:: WHAT TO PRODUCE ::
Search the records for lines that contain the word "this". Copy them all.
START MATERIAL SUPPLIED
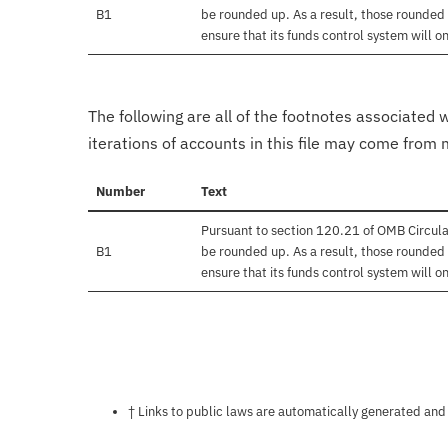
B1
be rounded up. As a result, those rounded 
ensure that its funds control system will on
The following are all of the footnotes associated 
iterations of accounts in this file may come from m
Number
Text
Pursuant to section 120.21 of OMB Circula
B1
be rounded up. As a result, those rounded 
ensure that its funds control system will on
Notes about this page
† Links to public laws are automatically generated and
END MATERIAL SUPPLIED
:: RESPONSE TO THE TASK ::
iterations of accounts in this file may come from m
Notes about this page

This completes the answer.